**Work to be completed**
Each entry is to be given again word for word; images are dropped.

**Exercise material**

╭──

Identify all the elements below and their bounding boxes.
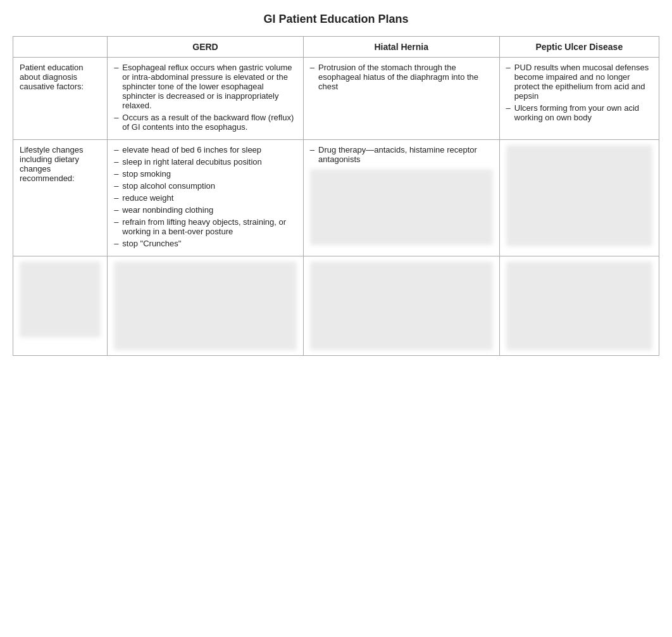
list-item: –sleep in right lateral decubitus positi…: [114, 157, 297, 167]
table-row: [13, 256, 659, 356]
list-item: – Occurs as a result of the backward flo…: [114, 113, 297, 132]
row-label-2: Lifestyle changes including dietary chan…: [13, 140, 108, 256]
col-header-pud: Peptic Ulcer Disease: [499, 37, 659, 58]
cell-pud-1: – PUD results when mucosal defenses beco…: [499, 58, 659, 140]
col-header-gerd: GERD: [108, 37, 304, 58]
blurred-pud-3: [506, 262, 652, 350]
gerd-list-1: – Esophageal reflux occurs when gastric …: [114, 63, 297, 132]
list-item: – Ulcers forming from your own acid work…: [506, 103, 652, 122]
list-item: –elevate head of bed 6 inches for sleep: [114, 145, 297, 155]
list-item: – Protrusion of the stomach through the …: [310, 63, 493, 91]
cell-gerd-2: –elevate head of bed 6 inches for sleep …: [108, 140, 304, 256]
gerd-list-2: –elevate head of bed 6 inches for sleep …: [114, 145, 297, 248]
blurred-hiatal-2: [310, 169, 493, 245]
list-item: –refrain from lifting heavy objects, str…: [114, 217, 297, 236]
col-header-empty: [13, 37, 108, 58]
list-item: –stop "Crunches": [114, 239, 297, 248]
blurred-hiatal-3: [310, 262, 493, 350]
cell-hiatal-1: – Protrusion of the stomach through the …: [303, 58, 499, 140]
table-row: Lifestyle changes including dietary chan…: [13, 140, 659, 256]
blurred-gerd-3: [114, 262, 297, 350]
list-item: – PUD results when mucosal defenses beco…: [506, 63, 652, 101]
cell-gerd-3: [108, 256, 304, 356]
pud-list-1: – PUD results when mucosal defenses beco…: [506, 63, 652, 122]
hiatal-list-2: – Drug therapy—antacids, histamine recep…: [310, 145, 493, 164]
table-row: Patient education about diagnosis causat…: [13, 58, 659, 140]
education-table: GERD Hiatal Hernia Peptic Ulcer Disease …: [13, 36, 659, 356]
list-item: –wear nonbinding clothing: [114, 205, 297, 215]
list-item: –stop alcohol consumption: [114, 181, 297, 191]
row-label-1: Patient education about diagnosis causat…: [13, 58, 108, 140]
cell-gerd-1: – Esophageal reflux occurs when gastric …: [108, 58, 304, 140]
page-title: GI Patient Education Plans: [13, 13, 659, 26]
cell-pud-2: [499, 140, 659, 256]
cell-hiatal-3: [303, 256, 499, 356]
col-header-hiatal: Hiatal Hernia: [303, 37, 499, 58]
list-item: – Esophageal reflux occurs when gastric …: [114, 63, 297, 110]
list-item: –reduce weight: [114, 193, 297, 203]
cell-pud-3: [499, 256, 659, 356]
row-label-3: [13, 256, 108, 356]
blurred-label-3: [20, 262, 101, 337]
cell-hiatal-2: – Drug therapy—antacids, histamine recep…: [303, 140, 499, 256]
list-item: –stop smoking: [114, 169, 297, 179]
list-item: – Drug therapy—antacids, histamine recep…: [310, 145, 493, 164]
hiatal-list-1: – Protrusion of the stomach through the …: [310, 63, 493, 91]
blurred-pud-2: [506, 145, 652, 246]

╰──

**Exercise output**
Identify all the elements below and their bounding boxes.
list-item: –sleep in right lateral decubitus positi…: [114, 157, 297, 167]
table-row: [13, 256, 659, 356]
list-item: – Occurs as a result of the backward flo…: [114, 113, 297, 132]
row-label-2: Lifestyle changes including dietary chan…: [13, 140, 108, 256]
col-header-pud: Peptic Ulcer Disease: [499, 37, 659, 58]
cell-pud-1: – PUD results when mucosal defenses beco…: [499, 58, 659, 140]
col-header-gerd: GERD: [108, 37, 304, 58]
blurred-pud-3: [506, 262, 652, 350]
gerd-list-1: – Esophageal reflux occurs when gastric …: [114, 63, 297, 132]
list-item: – Ulcers forming from your own acid work…: [506, 103, 652, 122]
list-item: –elevate head of bed 6 inches for sleep: [114, 145, 297, 155]
list-item: – Protrusion of the stomach through the …: [310, 63, 493, 91]
cell-gerd-2: –elevate head of bed 6 inches for sleep …: [108, 140, 304, 256]
gerd-list-2: –elevate head of bed 6 inches for sleep …: [114, 145, 297, 248]
blurred-hiatal-2: [310, 169, 493, 245]
list-item: –refrain from lifting heavy objects, str…: [114, 217, 297, 236]
col-header-empty: [13, 37, 108, 58]
list-item: –stop "Crunches": [114, 239, 297, 248]
blurred-hiatal-3: [310, 262, 493, 350]
cell-hiatal-1: – Protrusion of the stomach through the …: [303, 58, 499, 140]
table-row: Lifestyle changes including dietary chan…: [13, 140, 659, 256]
blurred-gerd-3: [114, 262, 297, 350]
list-item: – PUD results when mucosal defenses beco…: [506, 63, 652, 101]
cell-gerd-3: [108, 256, 304, 356]
pud-list-1: – PUD results when mucosal defenses beco…: [506, 63, 652, 122]
hiatal-list-2: – Drug therapy—antacids, histamine recep…: [310, 145, 493, 164]
table-row: Patient education about diagnosis causat…: [13, 58, 659, 140]
education-table: GERD Hiatal Hernia Peptic Ulcer Disease …: [13, 36, 659, 356]
list-item: –wear nonbinding clothing: [114, 205, 297, 215]
list-item: –stop alcohol consumption: [114, 181, 297, 191]
row-label-1: Patient education about diagnosis causat…: [13, 58, 108, 140]
cell-gerd-1: – Esophageal reflux occurs when gastric …: [108, 58, 304, 140]
page-title: GI Patient Education Plans: [13, 13, 659, 26]
cell-pud-2: [499, 140, 659, 256]
cell-hiatal-3: [303, 256, 499, 356]
col-header-hiatal: Hiatal Hernia: [303, 37, 499, 58]
list-item: – Esophageal reflux occurs when gastric …: [114, 63, 297, 110]
list-item: –reduce weight: [114, 193, 297, 203]
cell-pud-3: [499, 256, 659, 356]
row-label-3: [13, 256, 108, 356]
blurred-label-3: [20, 262, 101, 337]
cell-hiatal-2: – Drug therapy—antacids, histamine recep…: [303, 140, 499, 256]
list-item: –stop smoking: [114, 169, 297, 179]
list-item: – Drug therapy—antacids, histamine recep…: [310, 145, 493, 164]
hiatal-list-1: – Protrusion of the stomach through the …: [310, 63, 493, 91]
blurred-pud-2: [506, 145, 652, 246]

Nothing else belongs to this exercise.